All entries should be output exactly as they stand.

Data listing START

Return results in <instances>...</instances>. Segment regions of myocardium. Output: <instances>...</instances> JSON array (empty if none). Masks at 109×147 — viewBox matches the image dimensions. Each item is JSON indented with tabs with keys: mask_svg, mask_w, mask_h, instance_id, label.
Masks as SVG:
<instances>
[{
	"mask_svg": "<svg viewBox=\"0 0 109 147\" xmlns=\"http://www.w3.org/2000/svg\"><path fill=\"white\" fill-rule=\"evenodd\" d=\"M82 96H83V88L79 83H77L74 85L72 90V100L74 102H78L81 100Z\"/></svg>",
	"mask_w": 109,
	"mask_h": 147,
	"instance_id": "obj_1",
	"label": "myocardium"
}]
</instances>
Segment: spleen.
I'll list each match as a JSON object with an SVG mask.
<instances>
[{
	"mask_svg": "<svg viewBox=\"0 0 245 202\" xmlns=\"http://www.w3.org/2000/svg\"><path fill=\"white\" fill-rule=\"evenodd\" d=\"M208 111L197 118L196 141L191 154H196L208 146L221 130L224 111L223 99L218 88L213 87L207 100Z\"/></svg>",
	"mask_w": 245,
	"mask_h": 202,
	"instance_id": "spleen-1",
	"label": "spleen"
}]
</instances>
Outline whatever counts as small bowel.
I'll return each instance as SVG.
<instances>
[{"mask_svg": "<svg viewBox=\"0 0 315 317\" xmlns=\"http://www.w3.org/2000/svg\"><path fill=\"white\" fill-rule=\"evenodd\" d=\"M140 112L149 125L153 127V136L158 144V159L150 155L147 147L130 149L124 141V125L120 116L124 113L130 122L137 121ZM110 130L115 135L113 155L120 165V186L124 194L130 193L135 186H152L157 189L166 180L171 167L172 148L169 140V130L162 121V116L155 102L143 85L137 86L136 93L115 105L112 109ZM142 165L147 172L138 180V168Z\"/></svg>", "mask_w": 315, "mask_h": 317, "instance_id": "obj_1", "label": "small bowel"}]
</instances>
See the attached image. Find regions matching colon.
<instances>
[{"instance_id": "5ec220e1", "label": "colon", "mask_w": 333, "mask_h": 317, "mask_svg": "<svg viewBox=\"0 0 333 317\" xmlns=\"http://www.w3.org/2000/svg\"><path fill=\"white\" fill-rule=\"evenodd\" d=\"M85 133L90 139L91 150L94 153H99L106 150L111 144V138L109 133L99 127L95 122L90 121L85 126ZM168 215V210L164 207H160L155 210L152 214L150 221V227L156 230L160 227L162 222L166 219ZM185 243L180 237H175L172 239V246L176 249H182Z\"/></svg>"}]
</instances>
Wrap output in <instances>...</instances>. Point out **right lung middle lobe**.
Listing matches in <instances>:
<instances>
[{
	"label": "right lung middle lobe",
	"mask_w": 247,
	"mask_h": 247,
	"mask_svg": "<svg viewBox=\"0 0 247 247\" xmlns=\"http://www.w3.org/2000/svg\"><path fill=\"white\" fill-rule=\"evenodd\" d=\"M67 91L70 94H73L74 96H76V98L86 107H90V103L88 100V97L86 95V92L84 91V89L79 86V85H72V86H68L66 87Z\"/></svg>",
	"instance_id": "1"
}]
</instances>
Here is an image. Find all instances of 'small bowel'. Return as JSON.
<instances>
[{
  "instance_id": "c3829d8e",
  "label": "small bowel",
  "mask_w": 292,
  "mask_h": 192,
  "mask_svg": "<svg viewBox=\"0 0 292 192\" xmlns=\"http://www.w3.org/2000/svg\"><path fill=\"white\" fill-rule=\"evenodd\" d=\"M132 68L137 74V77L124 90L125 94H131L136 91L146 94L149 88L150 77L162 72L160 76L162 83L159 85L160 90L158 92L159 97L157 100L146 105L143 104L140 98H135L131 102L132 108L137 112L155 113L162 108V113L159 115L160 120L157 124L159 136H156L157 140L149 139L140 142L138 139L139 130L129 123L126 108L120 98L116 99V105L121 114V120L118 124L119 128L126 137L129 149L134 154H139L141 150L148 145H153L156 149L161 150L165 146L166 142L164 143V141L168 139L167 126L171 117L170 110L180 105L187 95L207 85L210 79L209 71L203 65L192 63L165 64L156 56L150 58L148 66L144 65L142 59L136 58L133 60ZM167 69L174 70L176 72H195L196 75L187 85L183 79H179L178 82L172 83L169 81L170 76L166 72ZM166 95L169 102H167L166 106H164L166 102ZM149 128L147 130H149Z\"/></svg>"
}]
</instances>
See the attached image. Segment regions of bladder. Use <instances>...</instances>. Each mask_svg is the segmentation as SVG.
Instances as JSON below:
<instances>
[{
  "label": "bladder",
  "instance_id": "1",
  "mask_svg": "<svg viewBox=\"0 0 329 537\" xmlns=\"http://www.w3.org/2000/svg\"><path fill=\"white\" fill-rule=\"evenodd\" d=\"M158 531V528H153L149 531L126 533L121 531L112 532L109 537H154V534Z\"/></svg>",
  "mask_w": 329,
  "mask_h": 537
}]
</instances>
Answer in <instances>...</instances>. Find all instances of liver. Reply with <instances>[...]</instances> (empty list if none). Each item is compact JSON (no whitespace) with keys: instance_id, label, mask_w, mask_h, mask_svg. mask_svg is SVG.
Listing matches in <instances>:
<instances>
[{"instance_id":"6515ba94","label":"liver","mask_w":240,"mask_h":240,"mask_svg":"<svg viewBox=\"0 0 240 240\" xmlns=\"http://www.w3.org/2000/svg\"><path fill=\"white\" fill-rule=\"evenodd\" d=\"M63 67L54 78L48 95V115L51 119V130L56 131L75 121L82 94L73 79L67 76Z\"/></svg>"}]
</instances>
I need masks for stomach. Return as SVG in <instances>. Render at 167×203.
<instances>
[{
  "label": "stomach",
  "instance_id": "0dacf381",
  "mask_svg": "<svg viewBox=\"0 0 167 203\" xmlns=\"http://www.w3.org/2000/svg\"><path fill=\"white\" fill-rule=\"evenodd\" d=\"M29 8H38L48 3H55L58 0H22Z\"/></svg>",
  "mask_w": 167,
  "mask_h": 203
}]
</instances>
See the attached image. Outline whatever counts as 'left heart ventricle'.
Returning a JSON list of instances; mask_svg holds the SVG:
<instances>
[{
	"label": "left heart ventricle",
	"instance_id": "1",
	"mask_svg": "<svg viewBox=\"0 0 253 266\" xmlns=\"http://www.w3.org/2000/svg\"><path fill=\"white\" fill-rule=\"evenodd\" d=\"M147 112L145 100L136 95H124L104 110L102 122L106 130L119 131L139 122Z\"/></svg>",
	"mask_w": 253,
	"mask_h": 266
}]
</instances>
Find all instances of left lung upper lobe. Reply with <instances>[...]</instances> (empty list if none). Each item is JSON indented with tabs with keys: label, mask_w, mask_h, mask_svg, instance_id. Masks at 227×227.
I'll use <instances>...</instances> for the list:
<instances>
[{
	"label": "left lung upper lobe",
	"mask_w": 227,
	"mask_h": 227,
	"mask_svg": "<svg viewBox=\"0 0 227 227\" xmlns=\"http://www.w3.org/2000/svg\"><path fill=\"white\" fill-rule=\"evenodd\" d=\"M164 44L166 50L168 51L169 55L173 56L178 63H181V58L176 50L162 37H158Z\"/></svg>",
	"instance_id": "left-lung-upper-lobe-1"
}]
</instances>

Data listing END

**Result below**
Return results in <instances>...</instances>. Segment regions of myocardium. Output: <instances>...</instances> JSON array (empty if none). Masks at 109×147 — viewBox matches the image dimensions. Each item is JSON indented with tabs with keys: mask_svg, mask_w, mask_h, instance_id, label.
Masks as SVG:
<instances>
[{
	"mask_svg": "<svg viewBox=\"0 0 109 147\" xmlns=\"http://www.w3.org/2000/svg\"><path fill=\"white\" fill-rule=\"evenodd\" d=\"M82 96H83V88L79 83H77L74 85L72 90V100L74 102H78L81 100Z\"/></svg>",
	"mask_w": 109,
	"mask_h": 147,
	"instance_id": "obj_1",
	"label": "myocardium"
}]
</instances>
Segment: spleen.
I'll list each match as a JSON object with an SVG mask.
<instances>
[{
	"mask_svg": "<svg viewBox=\"0 0 245 202\" xmlns=\"http://www.w3.org/2000/svg\"><path fill=\"white\" fill-rule=\"evenodd\" d=\"M208 111L197 118L196 141L191 154H196L208 146L221 130L224 111L223 99L218 88L213 87L207 100Z\"/></svg>",
	"mask_w": 245,
	"mask_h": 202,
	"instance_id": "spleen-1",
	"label": "spleen"
}]
</instances>
Outline whatever counts as small bowel.
I'll return each instance as SVG.
<instances>
[{"mask_svg": "<svg viewBox=\"0 0 315 317\" xmlns=\"http://www.w3.org/2000/svg\"><path fill=\"white\" fill-rule=\"evenodd\" d=\"M140 112L149 125L153 127V136L158 144V159L150 155L147 147L130 149L124 141V125L120 116L124 113L130 122L137 121ZM110 130L115 135L113 155L120 165V186L124 194L130 193L135 186H152L157 189L166 180L171 167L172 148L169 140V130L162 121V116L155 102L143 85L137 86L136 93L115 105L112 109ZM142 165L147 172L138 180V168Z\"/></svg>", "mask_w": 315, "mask_h": 317, "instance_id": "obj_1", "label": "small bowel"}]
</instances>
See the attached image. Find regions matching colon.
<instances>
[{"instance_id": "5ec220e1", "label": "colon", "mask_w": 333, "mask_h": 317, "mask_svg": "<svg viewBox=\"0 0 333 317\" xmlns=\"http://www.w3.org/2000/svg\"><path fill=\"white\" fill-rule=\"evenodd\" d=\"M85 133L90 139L91 150L94 153H99L106 150L111 144V138L109 133L99 127L95 122L90 121L85 126ZM168 215V210L164 207H160L155 210L152 214L150 221V227L156 230L160 227L162 222L166 219ZM185 243L180 237H175L172 239V246L176 249H182Z\"/></svg>"}]
</instances>
Wrap output in <instances>...</instances>. Point out **right lung middle lobe**.
Listing matches in <instances>:
<instances>
[{
	"label": "right lung middle lobe",
	"mask_w": 247,
	"mask_h": 247,
	"mask_svg": "<svg viewBox=\"0 0 247 247\" xmlns=\"http://www.w3.org/2000/svg\"><path fill=\"white\" fill-rule=\"evenodd\" d=\"M67 91L70 94H73L74 96H76V98L86 107H90V103L88 100V97L86 95V92L84 91V89L79 86V85H72V86H68L66 87Z\"/></svg>",
	"instance_id": "1"
}]
</instances>
Here is an image. Find all instances of 'small bowel'. Return as JSON.
<instances>
[{
  "instance_id": "c3829d8e",
  "label": "small bowel",
  "mask_w": 292,
  "mask_h": 192,
  "mask_svg": "<svg viewBox=\"0 0 292 192\" xmlns=\"http://www.w3.org/2000/svg\"><path fill=\"white\" fill-rule=\"evenodd\" d=\"M132 68L137 74V77L124 90L125 94H131L136 91L146 94L149 88L150 77L162 72L160 76L162 83L159 85L160 90L158 92L159 97L157 100L146 105L143 104L140 98H135L131 102L132 108L137 112L155 113L162 108V113L159 115L160 120L157 124L159 136H156L157 140L149 139L140 142L138 139L139 130L129 123L126 108L120 98L116 99V105L121 114V120L118 124L119 128L126 137L129 149L134 154H139L141 150L148 145H153L156 149L161 150L165 146L166 142L164 143V141L168 139L167 126L171 117L170 110L180 105L187 95L207 85L210 79L209 71L203 65L192 63L165 64L156 56L150 58L148 66L144 65L142 59L136 58L133 60ZM167 69L174 70L176 72H195L196 75L187 85L183 79H179L178 82L172 83L169 81L170 76L166 72ZM166 95L169 102H167L166 106H164L166 102ZM149 128L147 130H149Z\"/></svg>"
}]
</instances>
See the attached image. Segment regions of bladder. Use <instances>...</instances>. Each mask_svg is the segmentation as SVG.
Instances as JSON below:
<instances>
[{
  "label": "bladder",
  "instance_id": "1",
  "mask_svg": "<svg viewBox=\"0 0 329 537\" xmlns=\"http://www.w3.org/2000/svg\"><path fill=\"white\" fill-rule=\"evenodd\" d=\"M158 531V528H153L149 531L126 533L121 531L112 532L109 537H154V534Z\"/></svg>",
  "mask_w": 329,
  "mask_h": 537
}]
</instances>
Answer in <instances>...</instances>. Find all instances of liver. Reply with <instances>[...]</instances> (empty list if none). Each item is compact JSON (no whitespace) with keys: instance_id, label, mask_w, mask_h, mask_svg. mask_svg is SVG.
Listing matches in <instances>:
<instances>
[{"instance_id":"6515ba94","label":"liver","mask_w":240,"mask_h":240,"mask_svg":"<svg viewBox=\"0 0 240 240\" xmlns=\"http://www.w3.org/2000/svg\"><path fill=\"white\" fill-rule=\"evenodd\" d=\"M63 67L54 78L48 95V115L51 119V130L56 131L75 121L82 94L73 79L67 76Z\"/></svg>"}]
</instances>
I need masks for stomach. Return as SVG in <instances>. Render at 167×203.
<instances>
[{
  "label": "stomach",
  "instance_id": "0dacf381",
  "mask_svg": "<svg viewBox=\"0 0 167 203\" xmlns=\"http://www.w3.org/2000/svg\"><path fill=\"white\" fill-rule=\"evenodd\" d=\"M29 8H38L48 3H55L58 0H22Z\"/></svg>",
  "mask_w": 167,
  "mask_h": 203
}]
</instances>
See the attached image. Outline whatever counts as 'left heart ventricle'.
Returning a JSON list of instances; mask_svg holds the SVG:
<instances>
[{
	"label": "left heart ventricle",
	"instance_id": "1",
	"mask_svg": "<svg viewBox=\"0 0 253 266\" xmlns=\"http://www.w3.org/2000/svg\"><path fill=\"white\" fill-rule=\"evenodd\" d=\"M147 112L145 100L136 95H124L104 110L102 122L106 130L119 131L139 122Z\"/></svg>",
	"mask_w": 253,
	"mask_h": 266
}]
</instances>
Find all instances of left lung upper lobe. Reply with <instances>[...]</instances> (empty list if none). Each item is JSON indented with tabs with keys: label, mask_w, mask_h, mask_svg, instance_id. Masks at 227×227.
I'll use <instances>...</instances> for the list:
<instances>
[{
	"label": "left lung upper lobe",
	"mask_w": 227,
	"mask_h": 227,
	"mask_svg": "<svg viewBox=\"0 0 227 227\" xmlns=\"http://www.w3.org/2000/svg\"><path fill=\"white\" fill-rule=\"evenodd\" d=\"M164 44L166 50L168 51L169 55L173 56L178 63H181V58L176 50L162 37H158Z\"/></svg>",
	"instance_id": "left-lung-upper-lobe-1"
}]
</instances>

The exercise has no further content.